Mientras sentía el sudor escurriendo desde la cabeza hasta el cuello y por
debajo de su playera, iba llevando consigo el recuerdo de su madre en la cárcel
y de su hermano menor en el hospital, pensando en lo poco que podría llegar a
saber de ellos inmerso en este lugar enclavado en medio de la Sierra Mixe.
En
su andar hacia el pueblo, volteaba por un instante para mirar cómo se alejaba
su vida actual, lo que hasta ayer era su hoy,
en uno de esos autobuses que iba de regreso a su lugar de origen. Al hacerlo,
oía una voz que por ahora no quería escuchar, y sentía el movimiento ondulante
debajo del vehículo que lo llevaba por el camino, a veces arenoso, a veces
lleno de piedras. Pero no iba andando solo. Lo acompañaba un hombre de nombre
Donaciano, quien había sido enviado para recogerlo en el paradero, y que había
estado esperándole desde antes que cayera la tarde. Conducía un auto antiguo,
como esos que ya casi no se ven y que evocan el pasado, formado por un conjunto
de piezas mecánicas que se habían desgastado por la inevitable fricción que obedecía
a su naturaleza ficticia. Las llantas ya no tenían tapones, y la pintura
original parecía haber sido roja, aunque ahora sólo daba destellos de ese color
que algún día lo había hecho verse reluciente. Del espejo colgaba un Cristo que
también parecía obsoleto, y las vestiduras delanteras se escondían tras la
camiseta del equipo de futbol más popular, ese que todavía provoca a las masas volcarse
de manera efervescente para evitar toparse con la realidad, aunque sea por
escasos noventa minutos. De pronto, el silencio entre los dos, que sólo se
había interrumpido por un saludo entrecortado, cedió ante la voz ronca y viril
de Donaciano, que debía tener unos treinta y cinco años de edad.
-Si
vienes de la ciudad después de tantos años esto te va a parecer como el paraíso,
porque allá todos están locos -le dijo al momento que apretaba sus manos contra
el volante.
Él
lo miró sin dar respuesta alguna, aunque con la mirada lo dijo todo; ante esto,
Donaciano se quedó callado por unos segundos para luego tratar de retomar la
plática.
-Entonces,
eres el sobrino de Doña Citlalmina. Yo te miré de chiquito, más que ahora, y de
cuando en cuando ella habla de ti y por eso algo te conozco, porque uno sabe del
otro nada más mirándole los ojos a quien lo menciona. Ella te quiere, o extraña
a alguien que te quiere, y por eso te recibió aquí, aunque por acá casi no
llega nadie más que en diciembre, y hasta los fuereños son bien recibidos. Pero
viéndote así como estás, moreno, regordete y hasta con ese bigote que apenas te
está saliendo tú sí que pareces de por acá, nada más con ropa de capitalino -concluyó.
Mientras él soltaba una
carcajada, Milton observaba desde atrás sus dientes amarillentos reflejándose
sobre la anchura del espejo retrovisor, pensando que era mejor decir algo antes
de que le fuera a hacer una pregunta que le incomodara todavía más que ese
calor de la sierra.
-¿Y usted trabaja para mi
tía?
-Sí muchacho, le hago unos
trabajitos aquí y allá, y ella me paga bien. A veces con dinero, a veces con lo
que saca de su parcela, y otras con lo que puede… Por esos trabajitos que hago,
mis cuates, esos que de veras me conocen bien, me llaman “el tres”.

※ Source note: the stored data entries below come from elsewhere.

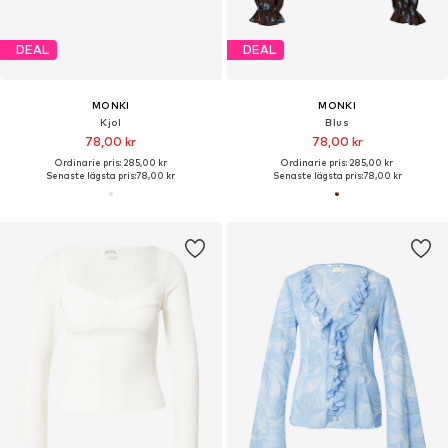
DEAL
DEAL
MONKI
MONKI
Kjol
Blus
78,00 kr
78,00 kr
Ordinarie pris: 285,00 kr
Ordinarie pris: 285,00 kr
Senaste lägsta pris:
78,00 kr
Senaste lägsta pris:
78,00 kr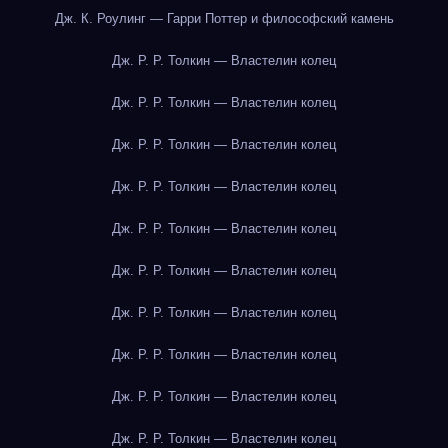
Дж. К. Роулинг — Гарри Поттер и философский камень
Дж. Р. Р. Толкин — Властелин колец
Дж. Р. Р. Толкин — Властелин колец
Дж. Р. Р. Толкин — Властелин колец
Дж. Р. Р. Толкин — Властелин колец
Дж. Р. Р. Толкин — Властелин колец
Дж. Р. Р. Толкин — Властелин колец
Дж. Р. Р. Толкин — Властелин колец
Дж. Р. Р. Толкин — Властелин колец
Дж. Р. Р. Толкин — Властелин колец
Дж. Р. Р. Толкин — Властелин колец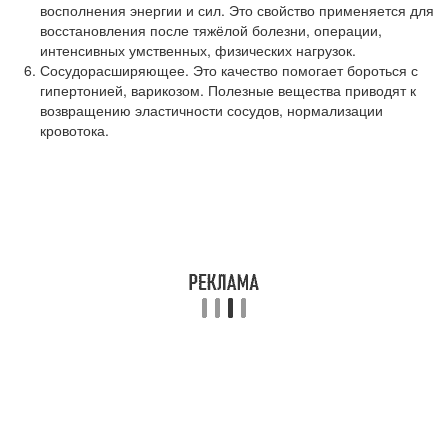
восполнения энергии и сил. Это свойство применяется для
восстановления после тяжёлой болезни, операции,
интенсивных умственных, физических нагрузок.
Сосудорасширяющее. Это качество помогает бороться с
гипертонией, варикозом. Полезные вещества приводят к
возвращению эластичности сосудов, нормализации
кровотока.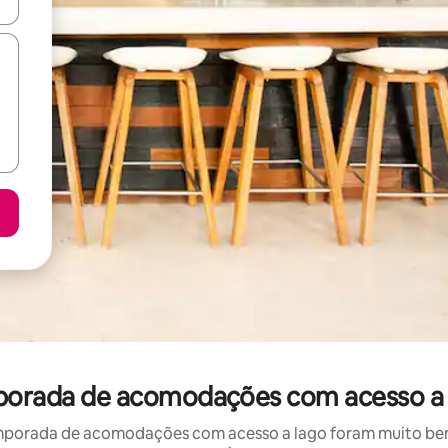
ore-os usando as seta para cima e para baixo do teclado ou tocando e
emporada de acomodações com acesso a 
mporada de acomodações com acesso a lago foram muito bem a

Donaciano sonrió, esta vez
sin dejar ver demasiado su dentadura, mientras hacía contacto visual con su
pasajero al momento que sobaba su entrepierna sin pudor alguno.
- Pues yo casi no recuerdo
nada de mi estancia en este pueblo, excepto por mis abuelos que según sé
murieron cuando yo estuve aquí –dijo Milton con voz tímida y temblorosa al
percatarse del movimiento de su mano. Esto me parece conocido -agregó, aunque
he visto algunas fotos y tal vez por eso el camino me resulta familiar.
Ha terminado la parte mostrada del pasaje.